While at Wally world...I purchased some wwb 9mm(yeah,they actually had 4 boxes in stock). I'm a nice guy,so I left 2 boxes for the next guy. Anyway, When I got home, I opened them up to find Nato headstamps on the brass instead of the standard Win 9mm Luger stamps. Is winchester digging into the "manufactured for Nato" stuff to help supply the commercial market?

Maybe this isn't all the odd...but I have never,ever seen or purchased Nato stamped ammo from wally world or any other big retailers.


----------



## dosborn (Apr 17, 2009)

I just checked my WWB (17 boxes) and they were all marked WIN. They were purchased over the last 10-14 months with the latest I bought about 2 weeks ago. No tellin man.


----------



## WinM70 (Jul 6, 2008)

Mine all have win stamps, but it has been 2 months sense my last purchase.


----------



## SIGness (Oct 14, 2009)

This isn't uncommon as of late. IIRC, the Nato rounds tend to be closer to the +P ammo. I know I've read in another forum about this. I'll see if I can hunt it down, and get some good info for you.

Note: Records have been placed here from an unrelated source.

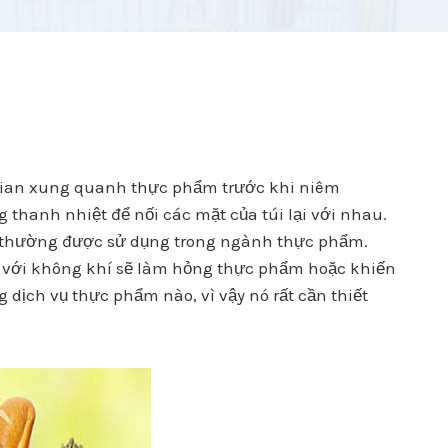
gian xung quanh thực phẩm trước khi niêm
thanh nhiệt để nối các mặt của túi lại với nhau.
ng thường được sử dụng trong ngành thực phẩm.
úc với không khí sẽ làm hỏng thực phẩm hoặc khiến
g dịch vụ thực phẩm nào, vì vậy nó rất cần thiết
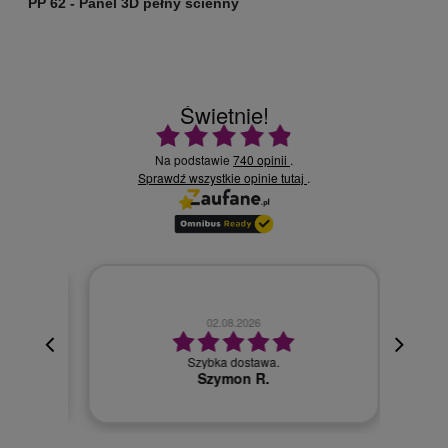
PP 62 - Panel 3D pełny ścienny
P
Świetnie!
Ocena średnia 4.9 na 5
Na podstawie
740 opinii
.
Sprawdź wszystkie opinie
.
tutaj
02.08.2026
cyjna,
cja też
Szybka dostawa.
 kuriera
Szymon R.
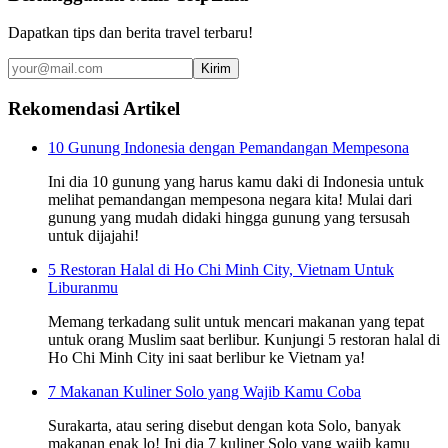
Dapatkan tips dan berita travel terbaru!
Kirim
Rekomendasi Artikel
10 Gunung Indonesia dengan Pemandangan Mempesona
Ini dia 10 gunung yang harus kamu daki di Indonesia untuk
melihat pemandangan mempesona negara kita! Mulai dari
gunung yang mudah didaki hingga gunung yang tersusah
untuk dijajahi!
5 Restoran Halal di Ho Chi Minh City, Vietnam Untuk
Liburanmu
Memang terkadang sulit untuk mencari makanan yang tepat
untuk orang Muslim saat berlibur. Kunjungi 5 restoran halal di
Ho Chi Minh City ini saat berlibur ke Vietnam ya!
7 Makanan Kuliner Solo yang Wajib Kamu Coba
Surakarta, atau sering disebut dengan kota Solo, banyak
makanan enak lo! Ini dia 7 kuliner Solo yang wajib kamu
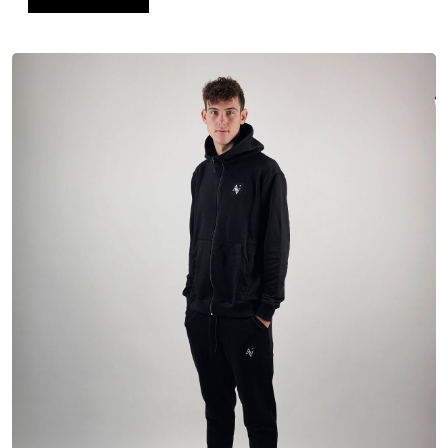
Dodaj u košaricu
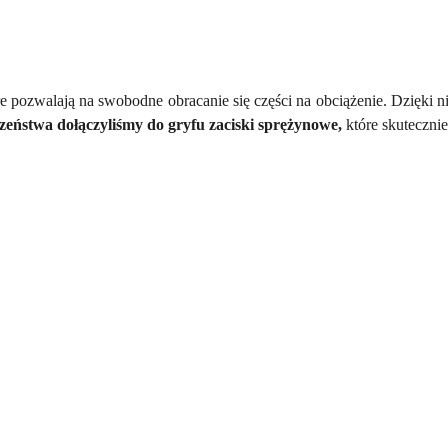
óre pozwalają na swobodne obracanie się części na obciążenie. Dzięk
eństwa dołączyliśmy do gryfu zaciski sprężynowe,
które skutecznie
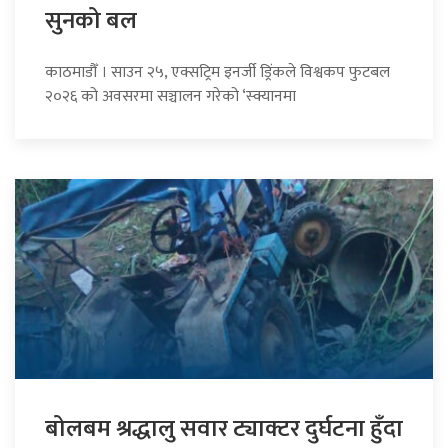
सुनको बल
काठमाडौँ । साउन २५, एक्सट्रिम इनर्जी ड्रिंकले विश्वकप फुटबल
२०२६ को अवसरमा सञ्चालन गरेको ‘स्क्यानमा
बोलबम श्रद्धालु सवार ट्याक्टर दुर्घटना हुँदा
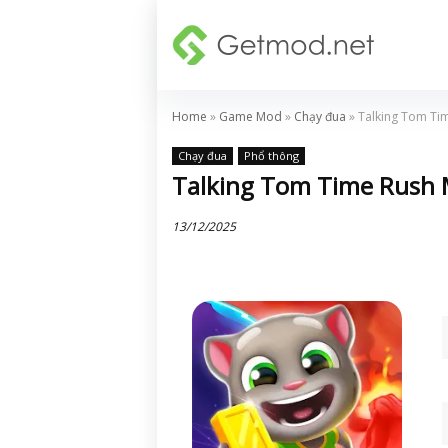
Home
»
Game Mod
»
Chạy đua
»
Talking Tom Tim
Chạy đua
Phổ thông
Talking Tom Time Rush M
13/12/2025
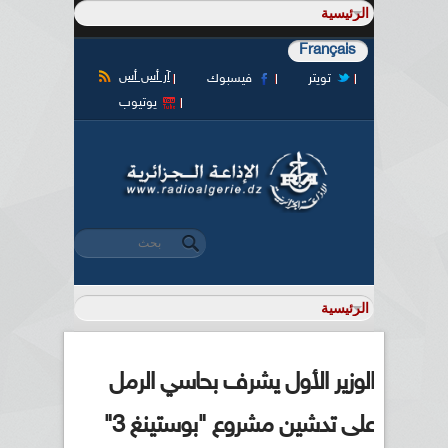
Français
آر أس أس
تويتر
فيسبوك
يوتيوب
‏بحث ‏
استمارة البحث
الوزير الأول يشرف بحاسي الرمل
على تدشين مشروع "بوستينغ 3"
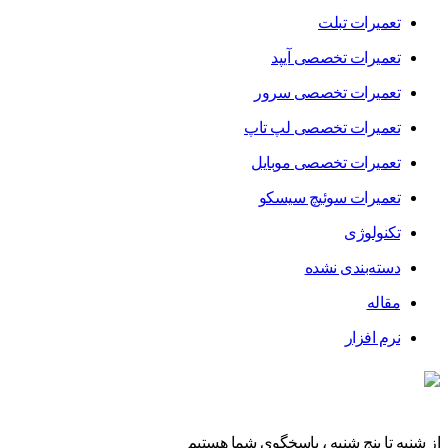
تعمیرات تبلت
تعمیرات تخصصی آیپد
تعمیرات تخصصی سرور
تعمیرات تخصصی لپ تاپ
تعمیرات تخصصی موبایل
تعمیرات سوئیچ سیسکو
تکنولوژی
دسته‌بندی نشده
مقاله
نرم افزار
از شنبه تا پنج شنبه ، پاسخگوی شما هستیم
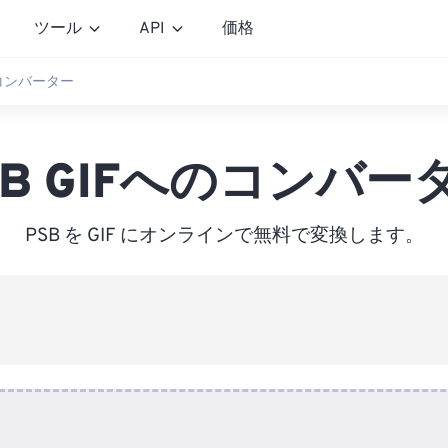
ツール
API
価格
のコンバーター
SB GIFへのコンバー
PSB を GIF にオンラインで無料で変換します。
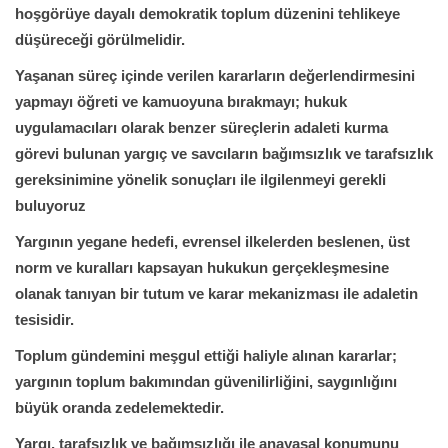
hoşgörüye dayalı demokratik toplum düzenini tehlikeye
düşüreceği görülmelidir.
Yaşanan süreç içinde verilen kararların değerlendirmesini
yapmayı öğreti ve kamuoyuna bırakmayı; hukuk
uygulamacıları olarak benzer süreçlerin adaleti kurma
görevi bulunan yargıç ve savcıların bağımsızlık ve tarafsızlık
gereksinimine yönelik sonuçları ile ilgilenmeyi gerekli
buluyoruz
Yargının yegane hedefi, evrensel ilkelerden beslenen, üst
norm ve kuralları kapsayan hukukun gerçekleşmesine
olanak tanıyan bir tutum ve karar mekanizması ile adaletin
tesisidir.
Toplum gündemini meşgul ettiği haliyle alınan kararlar;
yargının toplum bakımından güvenilirliğini, saygınlığını
büyük oranda zedelemektedir.
Yargı, tarafsızlık ve bağımsızlığı ile anayasal konumunu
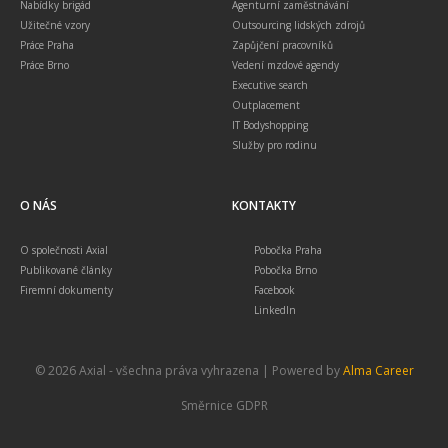
Nabídky brigád
Agenturní zaměstnávání
Užitečné vzory
Outsourcing lidských zdrojů
Práce Praha
Zapůjčení pracovníků
Práce Brno
Vedení mzdové agendy
Executive search
Outplacement
IT Bodyshopping
Služby pro rodinu
O NÁS
KONTAKTY
O společnosti Axial
Pobočka Praha
Publikované články
Pobočka Brno
Firemní dokumenty
Facebook
LinkedIn
© 2026 Axial - všechna práva vyhrazena | Powered by
Alma Career
Směrnice GDPR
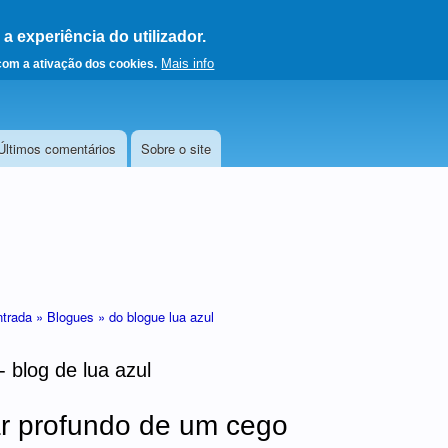
 experiência do utilizador.
a a página principal
Mais info
 com a ativação dos cookies.
Últimos comentários
Sobre o site
ntrada »
Blogues »
do blogue lua azul
- blog de lua azul
r profundo de um cego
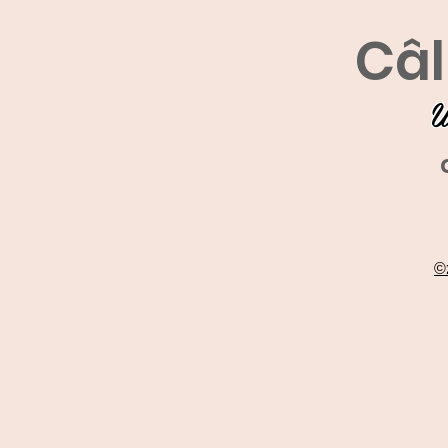
Câl
U
©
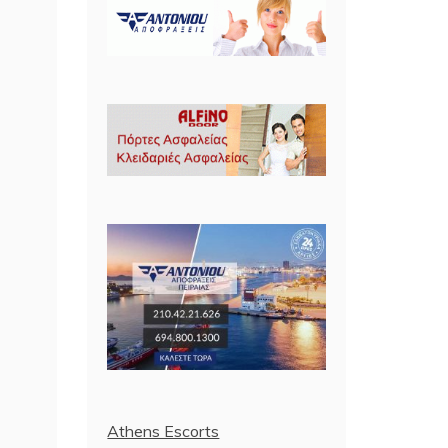
Athens Escorts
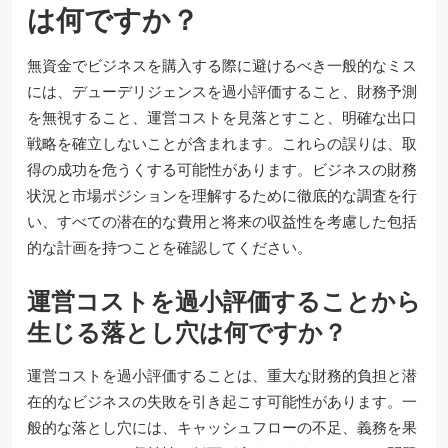
は何ですか？
無資金でビジネスを購入する際に避けるべき一般的なミス
には、デューデリジェンスを過小評価すること、財務予測
を無視すること、運営コストを見落とすこと、明確な出口
戦略を確立しないことが含まれます。これらの誤りは、取
得の成功を危うくする可能性があります。ビジネスの財務
状況と市場ポジションを理解するために徹底的な調査を行
い、すべての潜在的な費用と将来の収益性を考慮した包括
的な計画を持つことを確認してください。
運営コストを過小評価することから
生じる落とし穴は何ですか？
運営コストを過小評価することは、重大な財務的負担と潜
在的なビジネスの失敗を引き起こす可能性があります。一
般的な落とし穴には、キャッシュフローの不足、義務を果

Don't hold me to the above statement.

Found it!

http://www.thehighroad.us/showthread.php?t=141373

Mods, if there is a rule I've overlooked in regards to posting the link. Please remove, and my apologies.


----------



## wheelgunnerfla (Oct 21, 2009)

That doesn't sound right at all.


----------



## DevilsJohnson (Oct 21, 2007)

I'm sure Winchester like most ammo companies make stuff for the armed forces. So you might see that sometimes though it's not all that common.


----------